JUAN 1, 1-18
Al principio ya existía la Palabra y la palabra se
dirigía a Dios y la Palabra
era Dios. Ella al principio se dirigía a Dios. Mediante ella existió todo, sin
ella no existió cosa alguna de lo que existe. Ella contenía vida y la vida era
la luz del hombre: esa luz brilla en la tiniebla y la tiniebla no la ha
apagado. Apareció un hombre enviado de parte de Dios, su nombre era Juan; éste
vino para un testimonio, para dar testimonio de la luz, de modo que, por él,
todos llegasen a creer. No era él la luz, vino sólo para dar testimonio de la luz.
Era ella la luz verdadera, la que ilumina a todo hombre llegando al mundo. En
el mundo estaba y, aunque el mundo existió mediante ella, el mundo no la
reconoció. Vino a su casa, pero los suyos no la acogieron. En cambio, a cuantos
la han aceptado, los ha hecho capaces de hacerse hijos de Dios: a esos que
mantienen la adhesión a su persona; los que no han nacido de mera sangre
derramada ni por designio de un mortal ni por designio de un hombre, sino que
han nacido de Dios. Así que la
Palabra se hizo hombre, acampó entre nosotros y hemos
contemplado su gloria -la gloria que un hijo único recibe de su padre-:
plenitud de amor y lealtad. Juan da testimonio de él y sigue gritando: - Éste
es de quien yo dije: «El que llega detrás de mí estaba ya presente antes que
yo, porque existía primero que yo». La prueba es que de su plenitud todos
nosotros hemos recibido: un amor que responde a su amor. Porque la Ley se dio por medio de
Moisés; el amor y la lealtad han existido por medio de Jesús Mesías. A la
divinidad nadie la ha visto nunca; un Hijo único, Dios, el que está de cara al
Padre, él ha sido la explicación.
EL ROSTRO
HUMANO DE DIOS
El
cuarto evangelio comienza con un prólogo muy especial. Es una especie de himno
que, desde los primeros siglos, ayudó decisivamente a los cristianos a ahondar
en el misterio encerrado en Jesús. Si lo escuchamos con fe sencilla, también
hoy nos puede ayudar a creer en Jesús de manera más profunda. Sólo nos
detenemos en algunas afirmaciones centrales.
«La Palabra de Dios se ha
hecho carne». Dios no es mudo. No ha permanecido callado, encerrado para
siempre en su Misterio. Dios se nos ha querido comunicar. Ha querido hablarnos,
decirnos su amor, explicarnos su proyecto. Jesús es sencillamente el Proyecto
de Dios hecho carne.
Dios
no se nos ha comunicado por medio de conceptos y doctrinas sublimes que sólo
pueden entender los doctos. Su Palabra se ha encarnado en la vida entrañable de
Jesús, para que lo puedan entender hasta los más sencillos, los que saben
conmoverse ante la bondad, el amor y la verdad que se encierra en su vida.
Esta
Palabra de Dios «ha acampado entre nosotros». Han desaparecido las distancias.

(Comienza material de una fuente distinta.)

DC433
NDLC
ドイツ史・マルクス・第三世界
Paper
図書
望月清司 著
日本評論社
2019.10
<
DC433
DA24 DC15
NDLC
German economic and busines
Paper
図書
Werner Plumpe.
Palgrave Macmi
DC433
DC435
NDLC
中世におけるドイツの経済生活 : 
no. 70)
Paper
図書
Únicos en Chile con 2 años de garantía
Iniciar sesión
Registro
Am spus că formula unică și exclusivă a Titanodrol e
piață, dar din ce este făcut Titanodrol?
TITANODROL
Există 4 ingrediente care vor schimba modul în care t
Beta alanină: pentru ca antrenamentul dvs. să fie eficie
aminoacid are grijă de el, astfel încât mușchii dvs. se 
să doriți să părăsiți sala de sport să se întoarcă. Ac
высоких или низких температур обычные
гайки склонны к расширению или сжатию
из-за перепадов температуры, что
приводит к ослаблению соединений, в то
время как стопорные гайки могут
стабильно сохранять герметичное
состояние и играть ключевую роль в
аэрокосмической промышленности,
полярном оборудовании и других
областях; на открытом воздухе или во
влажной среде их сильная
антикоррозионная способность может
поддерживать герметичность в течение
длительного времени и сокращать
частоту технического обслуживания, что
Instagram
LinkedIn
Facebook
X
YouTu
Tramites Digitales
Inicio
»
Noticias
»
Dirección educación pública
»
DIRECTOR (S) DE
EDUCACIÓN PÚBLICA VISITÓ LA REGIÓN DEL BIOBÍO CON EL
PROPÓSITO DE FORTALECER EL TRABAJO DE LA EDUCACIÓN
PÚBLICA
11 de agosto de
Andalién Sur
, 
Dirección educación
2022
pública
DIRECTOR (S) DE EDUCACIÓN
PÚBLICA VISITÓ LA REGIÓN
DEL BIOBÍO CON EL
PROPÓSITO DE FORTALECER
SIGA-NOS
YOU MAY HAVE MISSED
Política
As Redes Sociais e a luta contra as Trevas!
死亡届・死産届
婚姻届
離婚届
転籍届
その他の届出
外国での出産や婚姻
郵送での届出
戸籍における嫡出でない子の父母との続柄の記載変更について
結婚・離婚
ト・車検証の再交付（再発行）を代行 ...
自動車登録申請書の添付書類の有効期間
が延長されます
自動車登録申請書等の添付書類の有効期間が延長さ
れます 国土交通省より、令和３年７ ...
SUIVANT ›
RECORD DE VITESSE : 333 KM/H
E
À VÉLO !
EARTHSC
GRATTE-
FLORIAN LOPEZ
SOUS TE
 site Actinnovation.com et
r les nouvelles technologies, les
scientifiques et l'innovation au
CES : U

Dios se ha hecho «carne». Habita entre nosotros. Para encontrarnos con él, no
tenemos que salir fuera del mundo, sino acercarnos a Jesús. Para conocerlo, no
hay que estudiar teología, sino sintonizar con Jesús, comulgar con él.
«A
Dios nadie lo ha visto jamás» Los profetas, los sacerdotes, los maestros de la
ley hablaban mucho de Dios, pero ninguno había visto su rostro. Lo mismo sucede
hoy entre nosotros: en la
Iglesia hablamos mucho de Dios, pero nadie lo hemos visto.
Sólo Jesús, «el Hijo de Dios, que está en el seno del Padre es quien lo ha dado
a conocer».
No
lo hemos de olvidar. Sólo Jesús nos ha contado cómo es Dios. Sólo él es la
fuente para acercarnos a su Misterio. Cuántas ideas raquíticas y poco humanas
de Dios hemos de desaprender y olvidar para dejarnos atraer y seducir por ese
Dios que se nos revela en Jesús.
Cómo
cambia todo cuando uno capta por fin que Jesús es el rostro humano de Dios.
Todo se hace más simple y más claro. Ahora sabemos cómo nos mira Dios cuando
sufrimos, cómo nos busca cuando nos perdemos, cómo nos entiende y perdona
cuando lo negamos. En él se nos revela «la gracia y la verdad» de Dios.